Try it:
Transcribe every entry word for word, but skip the images.

Material supplied:
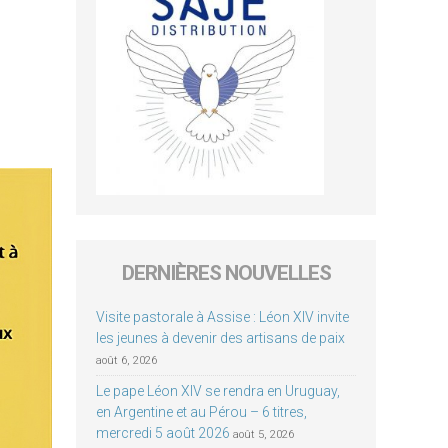
DERNIÈRES NOUVELLES
Visite pastorale à Assise : Léon XIV invite
les jeunes à devenir des artisans de paix
août 6, 2026
Le pape Léon XIV se rendra en Uruguay,
en Argentine et au Pérou – 6 titres,
mercredi 5 août 2026
août 5, 2026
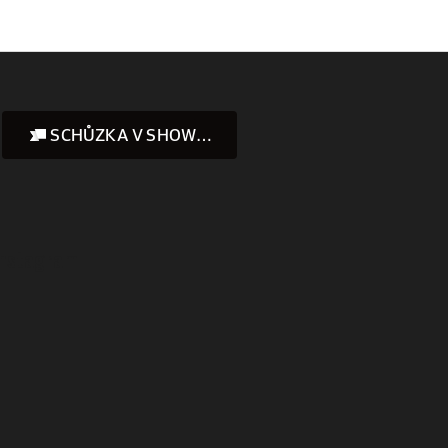
SCHŮZKA V SHOWROOMU
Instagram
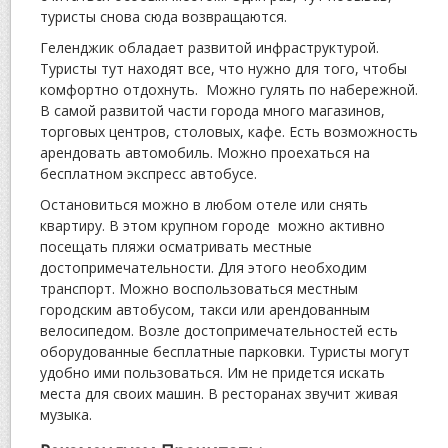
туристы снова сюда возвращаются.
Геленджик обладает развитой инфраструктурой.
Туристы тут находят все, что нужно для того, чтобы
комфортно отдохнуть. Можно гулять по набережной.
В самой развитой части города много магазинов,
торговых центров, столовых, кафе. Есть возможность
арендовать автомобиль. Можно проехаться на
бесплатном экспресс автобусе.
Остановиться можно в любом отеле или снять
квартиру. В этом крупном городе можно активно
посещать пляжи осматривать местные
достопримечательности. Для этого необходим
транспорт. Можно воспользоваться местным
городским автобусом, такси или арендованным
велосипедом. Возле достопримечательностей есть
оборудованные бесплатные парковки. Туристы могут
удобно ими пользоваться. Им не придется искать
места для своих машин. В ресторанах звучит живая
музыка.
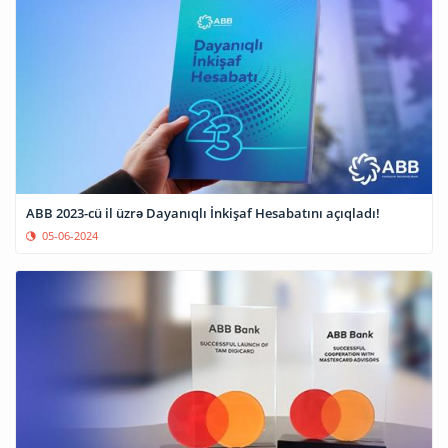
ABB 2023-cü il üzrə Dayanıqlı İnkişaf Hesabatını açıqladı!
05-06-2024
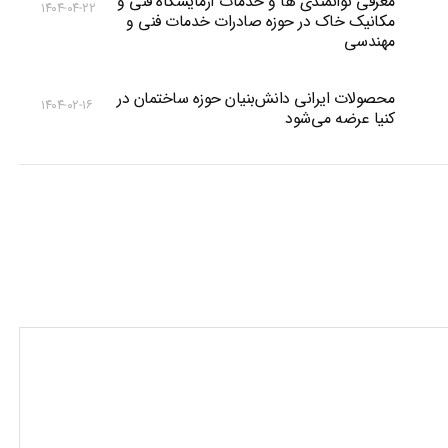
معرفی توانمندی ها و خدمات آزمایشگاه فنی و
۱۴۰۴-۰۴-۲۲
مکانیک خاک در حوزه صادرات خدمات فنی و
مهندسی
محصولات ایرانی دانش‌بنیان‌ حوزه ساختمان در
۱۴۰۴-۰۲-۱۶
کنیا عرضه می‌شود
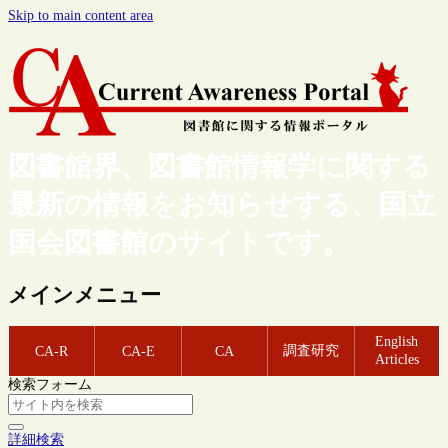
Skip to main content area
図書館界、図書館情報学に関する
最新の情報をお知らせする、国立
国会図書館のサイトです。
メインメニュー
English
調査研究
CA-R
CA-E
CA
Articles
検索フォーム
詳細検索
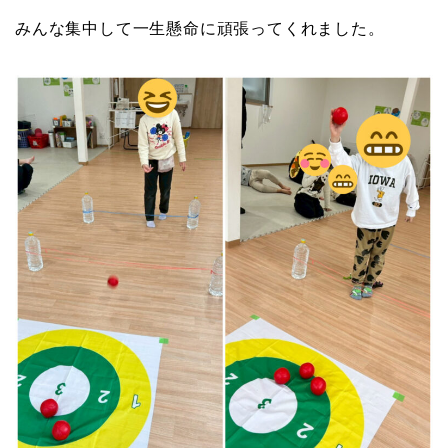
みんな集中して一生懸命に頑張ってくれました。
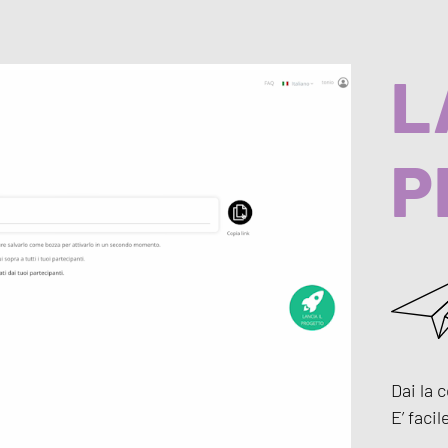
L
P
Dai la 
E’ facil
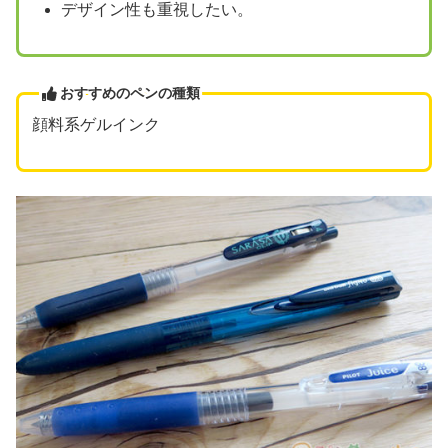
デザイン性も重視したい。
おすすめのペンの種類
顔料系ゲルインク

Written answer:
DERNIÈRES NOUVELLES
Visite pastorale à Assise : Léon XIV invite
les jeunes à devenir des artisans de paix
août 6, 2026
Le pape Léon XIV se rendra en Uruguay,
en Argentine et au Pérou – 6 titres,
mercredi 5 août 2026
août 5, 2026
SCHŮZKA V SHOWROOMU
Instagram
туристы снова сюда возвращаются.
Геленджик обладает развитой инфраструктурой.
Туристы тут находят все, что нужно для того, чтобы
комфортно отдохнуть. Можно гулять по набережной.
В самой развитой части города много магазинов,
торговых центров, столовых, кафе. Есть возможность
арендовать автомобиль. Можно проехаться на
бесплатном экспресс автобусе.
Остановиться можно в любом отеле или снять
квартиру. В этом крупном городе можно активно
посещать пляжи осматривать местные
достопримечательности. Для этого необходим
транспорт. Можно воспользоваться местным
городским автобусом, такси или арендованным
велосипедом. Возле достопримечательностей есть
оборудованные бесплатные парковки. Туристы могут
удобно ими пользоваться. Им не придется искать
места для своих машин. В ресторанах звучит живая
музыка.
ABB 2023-cü il üzrə Dayanıqlı İnkişaf Hesabatını açıqladı!
05-06-2024
معرفی توانمندی ها و خدمات آزمایشگاه فنی و
۱۴۰۴-۰۴-۲۲
مکانیک خاک در حوزه صادرات خدمات فنی و
مهندسی
محصولات ایرانی دانش‌بنیان‌ حوزه ساختمان در
۱۴۰۴-۰۲-۱۶
کنیا عرضه می‌شود
Skip to main content area
図書館界、図書館情報学に関する
最新の情報をお知らせする、国立
国会図書館のサイトです。
メインメニュー
English
調査研究
CA-R
CA-E
CA
Articles
検索フォーム
詳細検索
みんな集中して一生懸命に頑張ってくれました。
L
P
Dai la 
E’ facil
デザイン性も重視したい。
おすすめのペンの種類
顔料系ゲルインク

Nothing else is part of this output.